__WHAT YOU HAVE TO DO__:
Transcribe the listing verbatim, please, with images dropped.

START DATA

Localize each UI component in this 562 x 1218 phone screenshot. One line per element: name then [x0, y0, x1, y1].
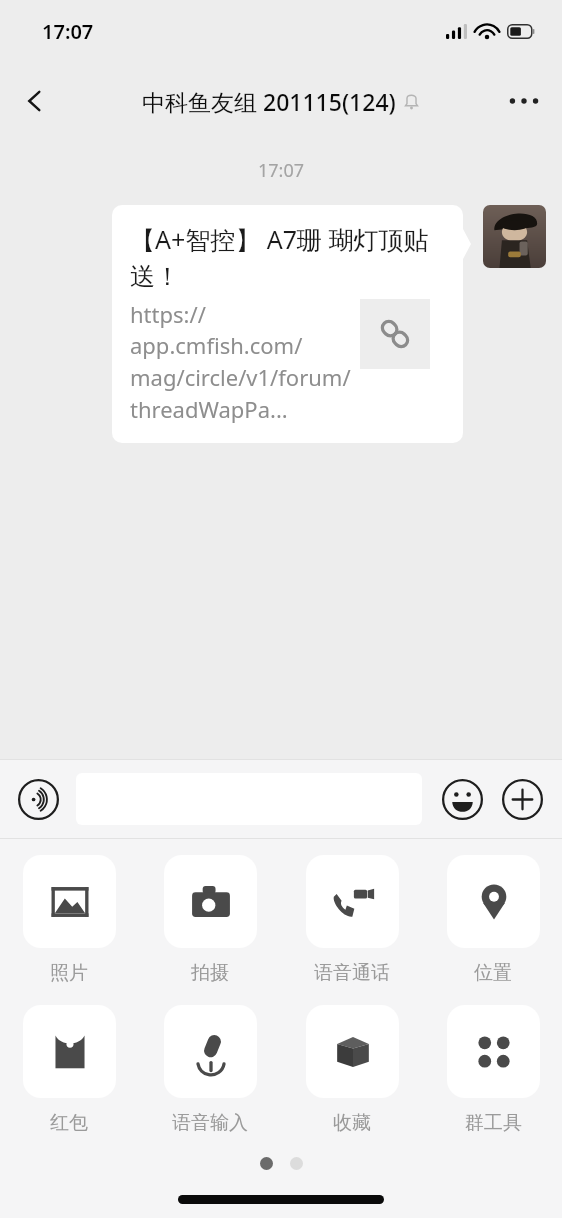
button[interactable]: Sender avatar — [483, 205, 546, 268]
staticText: https://app.cmfish.com/mag/circle/v1/for… — [130, 299, 352, 425]
button[interactable]: 收藏 — [305, 1005, 399, 1135]
button[interactable]: Back — [10, 76, 60, 126]
staticText: 红包 — [50, 1111, 88, 1135]
button[interactable]: Voice message — [16, 777, 60, 821]
button[interactable]: 位置 — [446, 855, 540, 985]
staticText: 位置 — [474, 961, 512, 985]
staticText: 中科鱼友组 201115(124) — [142, 86, 396, 117]
staticText: 拍摄 — [191, 961, 229, 985]
button[interactable]: 语音输入 — [163, 1005, 257, 1135]
button[interactable]: Emoji — [440, 777, 484, 821]
staticText: 17:07 — [42, 18, 94, 45]
staticText: 【A+智控】 A7珊 瑚灯顶贴送！ — [130, 222, 447, 292]
staticText: 语音通话 — [314, 961, 390, 985]
button[interactable]: More actions — [500, 777, 544, 821]
staticText: 语音输入 — [172, 1111, 248, 1135]
button[interactable]: 语音通话 — [305, 855, 399, 985]
staticText: 照片 — [50, 961, 88, 985]
button[interactable]: 【A+智控】 A7珊 瑚灯顶贴送！ — [112, 205, 463, 443]
button[interactable]: 群工具 — [446, 1005, 540, 1135]
button[interactable]: 红包 — [22, 1005, 116, 1135]
button[interactable]: More options — [498, 75, 550, 127]
button[interactable]: 拍摄 — [163, 855, 257, 985]
staticText: 群工具 — [465, 1111, 522, 1135]
button[interactable]: 照片 — [22, 855, 116, 985]
staticText: 17:07 — [0, 158, 562, 183]
staticText: 收藏 — [333, 1111, 371, 1135]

END DATA

__ANSWER TO THIS PROBLEM__:
Localize each UI component in this 562 x 1218 phone screenshot. One line per element: name then [x0, y0, x1, y1].
button[interactable]: Sender avatar — [483, 205, 546, 268]
staticText: https://app.cmfish.com/mag/circle/v1/for… — [130, 299, 352, 425]
button[interactable]: 收藏 — [305, 1005, 399, 1135]
button[interactable]: Back — [10, 76, 60, 126]
staticText: 红包 — [50, 1111, 88, 1135]
button[interactable]: Voice message — [16, 777, 60, 821]
button[interactable]: 位置 — [446, 855, 540, 985]
staticText: 位置 — [474, 961, 512, 985]
staticText: 中科鱼友组 201115(124) — [142, 86, 396, 117]
staticText: 拍摄 — [191, 961, 229, 985]
button[interactable]: 语音输入 — [163, 1005, 257, 1135]
button[interactable]: Emoji — [440, 777, 484, 821]
staticText: 17:07 — [42, 18, 94, 45]
staticText: 【A+智控】 A7珊 瑚灯顶贴送！ — [130, 222, 447, 292]
staticText: 语音通话 — [314, 961, 390, 985]
button[interactable]: More actions — [500, 777, 544, 821]
staticText: 语音输入 — [172, 1111, 248, 1135]
button[interactable]: 语音通话 — [305, 855, 399, 985]
staticText: 照片 — [50, 961, 88, 985]
button[interactable]: 【A+智控】 A7珊 瑚灯顶贴送！ — [112, 205, 463, 443]
button[interactable]: 群工具 — [446, 1005, 540, 1135]
button[interactable]: 红包 — [22, 1005, 116, 1135]
button[interactable]: More options — [498, 75, 550, 127]
button[interactable]: 拍摄 — [163, 855, 257, 985]
staticText: 群工具 — [465, 1111, 522, 1135]
button[interactable]: 照片 — [22, 855, 116, 985]
staticText: 17:07 — [0, 158, 562, 183]
staticText: 收藏 — [333, 1111, 371, 1135]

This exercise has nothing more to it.